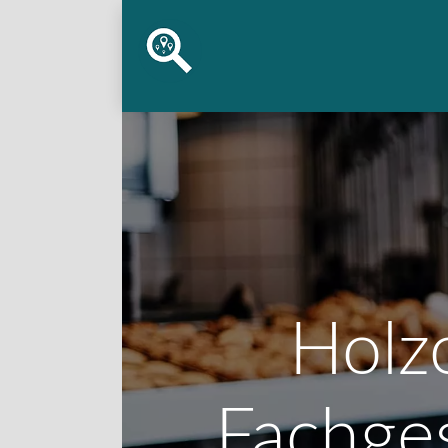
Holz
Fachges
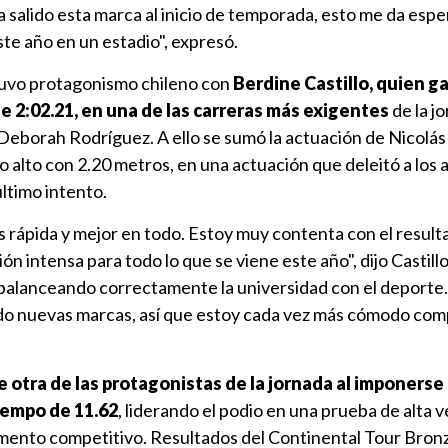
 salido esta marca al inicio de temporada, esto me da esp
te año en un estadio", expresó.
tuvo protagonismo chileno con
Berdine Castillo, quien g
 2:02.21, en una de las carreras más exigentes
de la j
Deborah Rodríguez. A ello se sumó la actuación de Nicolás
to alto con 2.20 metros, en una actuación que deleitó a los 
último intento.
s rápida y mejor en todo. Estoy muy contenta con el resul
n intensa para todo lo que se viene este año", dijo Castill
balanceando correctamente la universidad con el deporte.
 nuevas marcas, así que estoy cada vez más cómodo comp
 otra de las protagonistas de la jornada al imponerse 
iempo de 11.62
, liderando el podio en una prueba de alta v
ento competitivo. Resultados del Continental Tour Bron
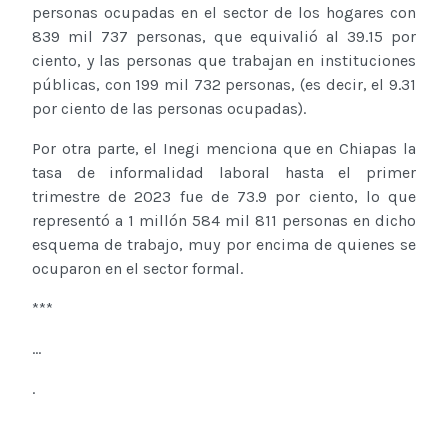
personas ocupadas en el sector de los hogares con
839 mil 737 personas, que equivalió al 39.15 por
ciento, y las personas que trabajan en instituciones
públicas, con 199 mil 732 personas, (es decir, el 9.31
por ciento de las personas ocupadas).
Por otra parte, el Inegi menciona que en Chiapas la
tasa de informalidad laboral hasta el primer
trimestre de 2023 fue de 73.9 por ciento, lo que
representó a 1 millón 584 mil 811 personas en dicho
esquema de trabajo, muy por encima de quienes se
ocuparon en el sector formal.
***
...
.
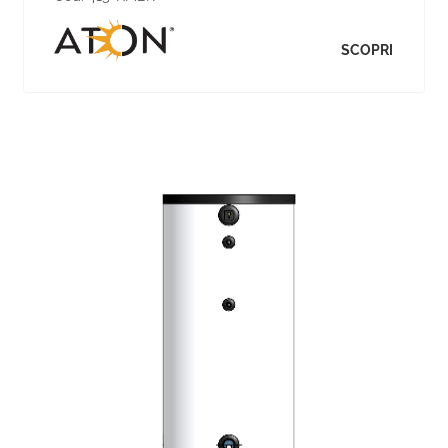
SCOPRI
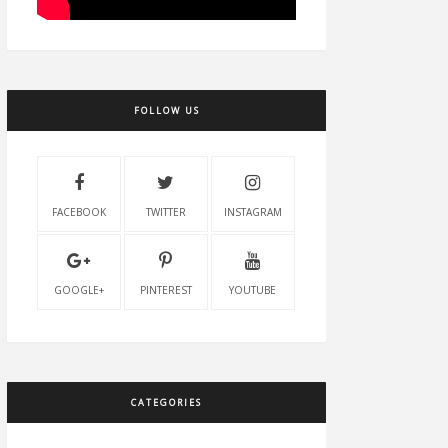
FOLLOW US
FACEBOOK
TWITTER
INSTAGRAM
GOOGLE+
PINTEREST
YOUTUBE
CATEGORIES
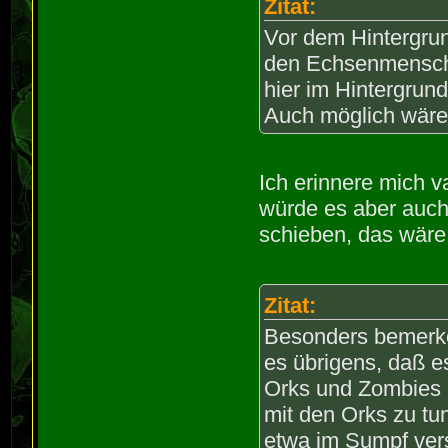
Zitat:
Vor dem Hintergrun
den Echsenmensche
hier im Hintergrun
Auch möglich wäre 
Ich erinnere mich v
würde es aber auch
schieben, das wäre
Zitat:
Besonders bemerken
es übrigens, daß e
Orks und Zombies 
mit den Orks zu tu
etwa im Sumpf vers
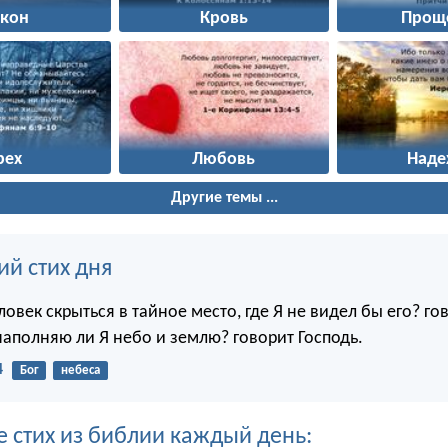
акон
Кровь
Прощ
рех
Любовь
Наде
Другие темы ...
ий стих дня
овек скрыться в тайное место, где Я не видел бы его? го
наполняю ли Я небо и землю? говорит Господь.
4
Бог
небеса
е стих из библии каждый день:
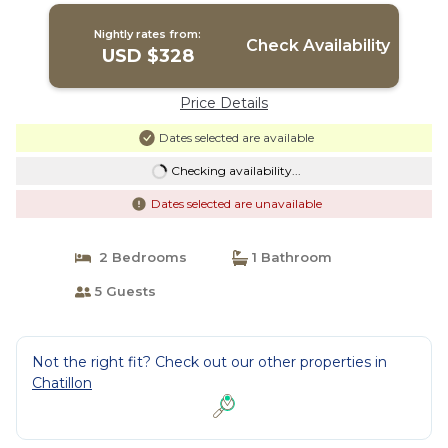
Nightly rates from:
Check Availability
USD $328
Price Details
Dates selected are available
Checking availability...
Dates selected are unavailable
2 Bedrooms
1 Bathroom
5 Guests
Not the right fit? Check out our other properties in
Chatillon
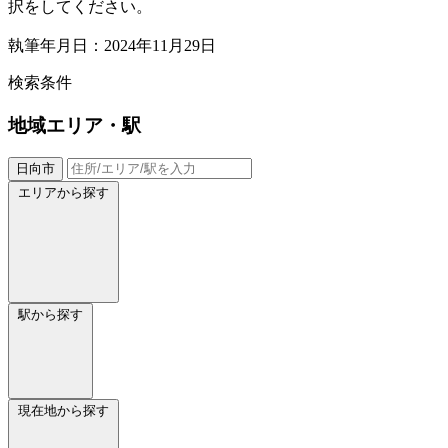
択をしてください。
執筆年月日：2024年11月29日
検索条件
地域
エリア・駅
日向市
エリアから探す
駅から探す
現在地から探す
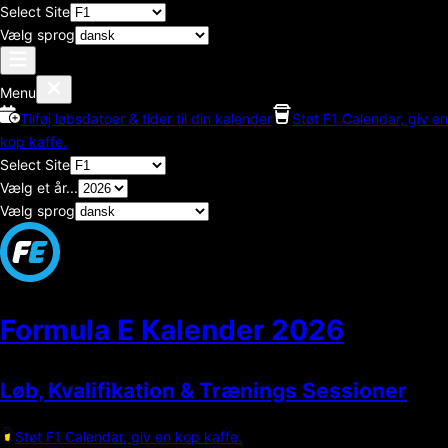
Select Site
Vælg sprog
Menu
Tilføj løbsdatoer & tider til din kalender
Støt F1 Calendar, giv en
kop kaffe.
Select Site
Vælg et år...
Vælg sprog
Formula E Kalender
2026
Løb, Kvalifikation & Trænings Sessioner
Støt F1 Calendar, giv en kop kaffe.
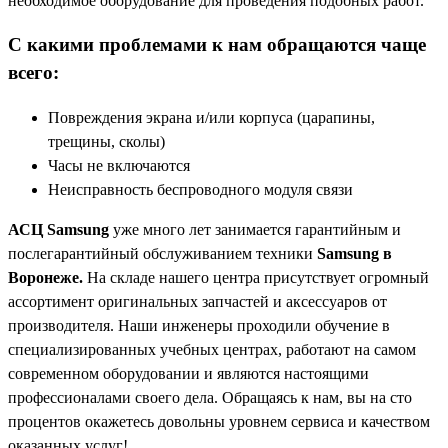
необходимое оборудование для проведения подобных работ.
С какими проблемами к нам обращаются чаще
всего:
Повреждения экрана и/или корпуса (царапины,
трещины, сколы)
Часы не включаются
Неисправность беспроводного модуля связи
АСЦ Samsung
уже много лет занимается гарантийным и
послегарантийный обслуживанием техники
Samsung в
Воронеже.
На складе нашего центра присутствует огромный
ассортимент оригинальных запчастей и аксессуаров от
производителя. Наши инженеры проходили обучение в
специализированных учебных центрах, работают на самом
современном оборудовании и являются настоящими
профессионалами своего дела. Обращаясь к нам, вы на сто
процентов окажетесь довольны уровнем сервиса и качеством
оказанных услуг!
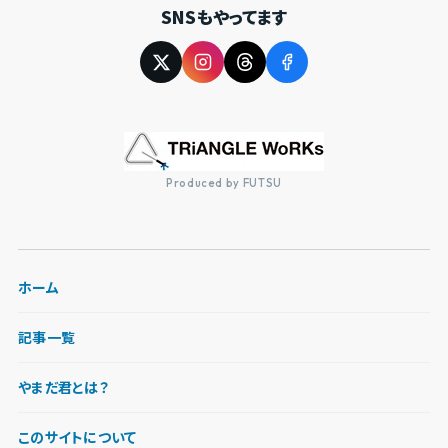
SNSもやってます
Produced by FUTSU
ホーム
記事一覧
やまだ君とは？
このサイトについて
_ _ _ _
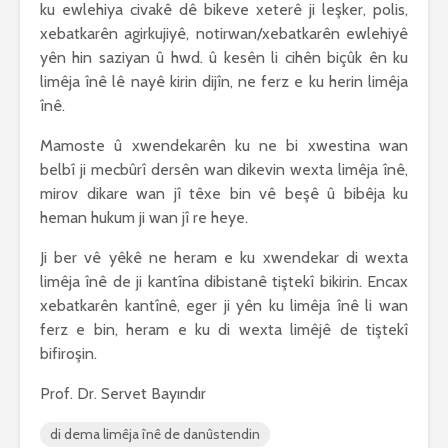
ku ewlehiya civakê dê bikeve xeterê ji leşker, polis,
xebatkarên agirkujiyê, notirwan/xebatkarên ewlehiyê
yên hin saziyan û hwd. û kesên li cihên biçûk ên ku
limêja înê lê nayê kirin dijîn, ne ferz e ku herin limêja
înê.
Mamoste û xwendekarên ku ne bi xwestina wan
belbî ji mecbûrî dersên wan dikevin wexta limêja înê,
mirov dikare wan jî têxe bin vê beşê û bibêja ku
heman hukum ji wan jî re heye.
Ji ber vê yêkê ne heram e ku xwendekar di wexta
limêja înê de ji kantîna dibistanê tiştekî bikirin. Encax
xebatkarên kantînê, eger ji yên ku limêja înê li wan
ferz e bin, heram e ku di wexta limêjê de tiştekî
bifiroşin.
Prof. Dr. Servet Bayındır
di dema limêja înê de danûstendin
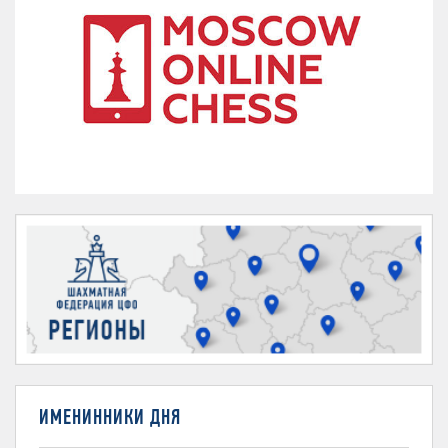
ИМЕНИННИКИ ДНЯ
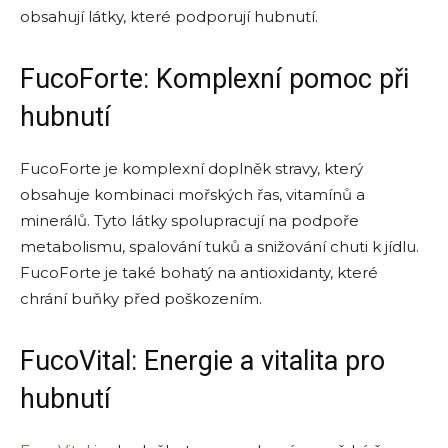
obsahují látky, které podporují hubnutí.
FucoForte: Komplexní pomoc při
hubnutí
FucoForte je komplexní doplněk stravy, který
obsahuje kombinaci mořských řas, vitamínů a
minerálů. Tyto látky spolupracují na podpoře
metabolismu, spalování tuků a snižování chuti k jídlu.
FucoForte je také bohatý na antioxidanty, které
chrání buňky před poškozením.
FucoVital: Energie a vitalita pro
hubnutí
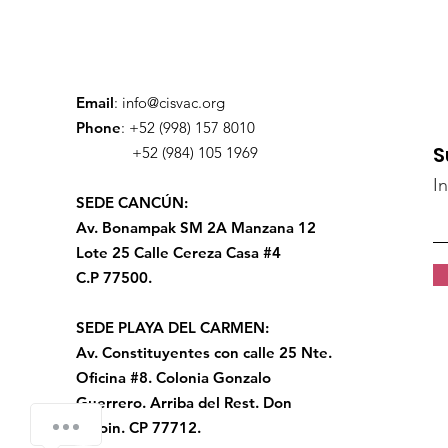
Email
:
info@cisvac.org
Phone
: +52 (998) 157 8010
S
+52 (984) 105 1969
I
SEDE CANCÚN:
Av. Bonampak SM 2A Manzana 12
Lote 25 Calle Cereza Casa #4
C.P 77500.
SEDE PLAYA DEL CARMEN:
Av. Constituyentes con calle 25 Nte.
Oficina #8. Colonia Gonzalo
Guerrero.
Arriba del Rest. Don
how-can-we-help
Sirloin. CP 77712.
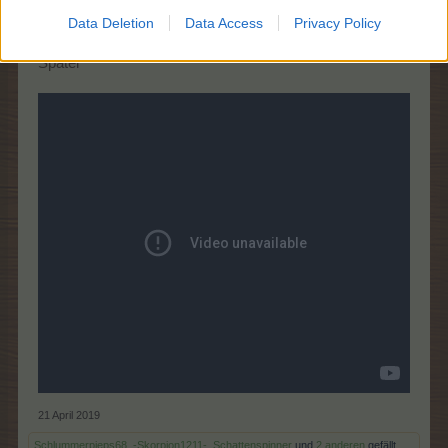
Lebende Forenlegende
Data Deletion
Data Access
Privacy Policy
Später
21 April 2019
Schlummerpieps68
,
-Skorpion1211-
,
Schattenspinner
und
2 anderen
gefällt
_ _ _ _
YOUR ASSIGNMENT »
How many of the lines in the listing hold "Hintergrun"? Only the number should be given.

REPLY »
2